Streets of death

Published March 2, 2024

A LIFE without a sense of permanence is one aspect of a human crisis as complex as homelessness. But the fact that our destitute are unsafe due to administrative neglect should be a matter of national shame. A hit-and-run accident left three shelterless siblings dead and two others wounded when a family, asleep on a footpath in Karachi, was run over by a speeding car on Wednesday. Although warnings and solutions have come thick and fast for long, they went unheeded. In 2022, the National Commission on the Rights of the Child put the number of street children in Pakistan at 1.5m. The figure has since, in line with inflation, risen. Informal estimates say that around 20m people in Pakistan are homeless. In 2020, experts stated that Karachi’s “housing demand is 120,000 units per year”.

Homelessness in a moribund economy becomes more than the absence of an address. It is wedged between socioeconomic issues — unemployment, paltry wages, high lodging costs, drug addiction, poor health — and social desertion among others, leaving multitudes, especially women and children, vulnerable to disease, crime, drug abuse, begging, climate crises, exploitation by the human trafficking mafia — and death by rash drivers.

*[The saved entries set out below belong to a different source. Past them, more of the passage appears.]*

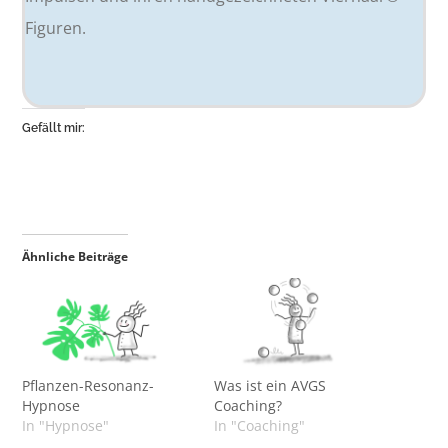
Figuren.
Gefällt mir:
Ähnliche Beiträge
Pflanzen-Resonanz-
Was ist ein AVGS
Hypnose
Coaching?
In "Hypnose"
In "Coaching"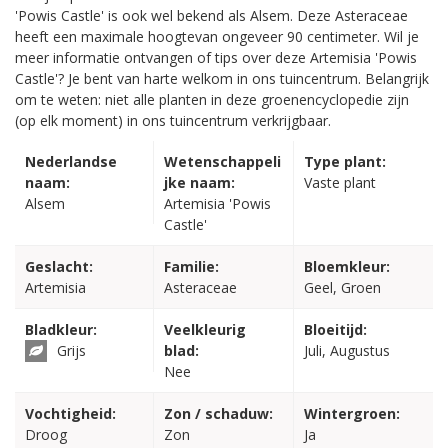
'Powis Castle' is ook wel bekend als Alsem. Deze Asteraceae
heeft een maximale hoogtevan ongeveer 90 centimeter. Wil je
meer informatie ontvangen of tips over deze Artemisia 'Powis
Castle'? Je bent van harte welkom in ons tuincentrum. Belangrijk
om te weten: niet alle planten in deze groenencyclopedie zijn
(op elk moment) in ons tuincentrum verkrijgbaar.
Nederlandse
Wetenschappeli
Type plant:
naam:
jke naam:
Vaste plant
Alsem
Artemisia 'Powis
Castle'
Geslacht:
Familie:
Bloemkleur:
Artemisia
Asteraceae
Geel, Groen
Bladkleur:
Veelkleurig
Bloeitijd:
Grijs
blad:
Juli, Augustus
Nee
Vochtigheid:
Zon / schaduw:
Wintergroen:
Droog
Zon
Ja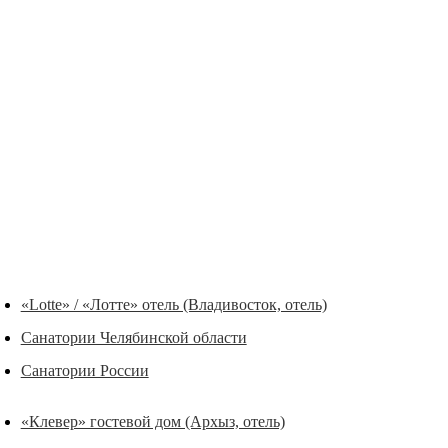
«Lotte» / «Лотте» отель (Владивосток, отель)
Санатории Челябинской области
Санатории России
«Клевер» гостевой дом (Архыз, отель)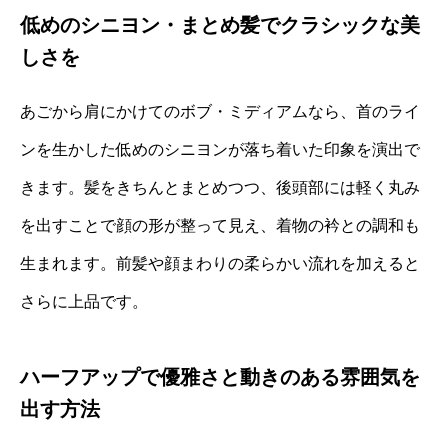
低めのシニヨン・まとめ髪でクラシックな美
しさを
あごから肩にかけてのボブ・ミディアムなら、首のライ
ンを生かした低めのシニヨンが落ち着いた印象を演出で
きます。髪をきちんとまとめつつ、後頭部には軽く丸み
を出すことで顔の形が整って見え、着物の衿との調和も
生まれます。前髪や顔まわりの柔らかい流れを加えると
さらに上品です。
ハーフアップで優雅さと動きのある雰囲気を
出す方法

The state simply cannot cut corners; rehabilitation initiatives, aided by provisions for education and employment, are an absolute necessity. Support in childhood, social empowerment for the marginalised with a vision to deliver housing and shelter facilities is the duty of every stakeholder. Moreover, the journey to save citizens is futile without a sensitised, disciplined thana culture. At present, street dwellers are rarely seen as even statistics by the police; most crimes against them and their deaths go unreported. Lastly, a surfeit of CCTV cameras and breathalysers should be put to use as tools to track rash drivers and book offenders for manslaughter. No more time should be lost in bringing the dispossessed to the mainstream for Pakistan to see better times.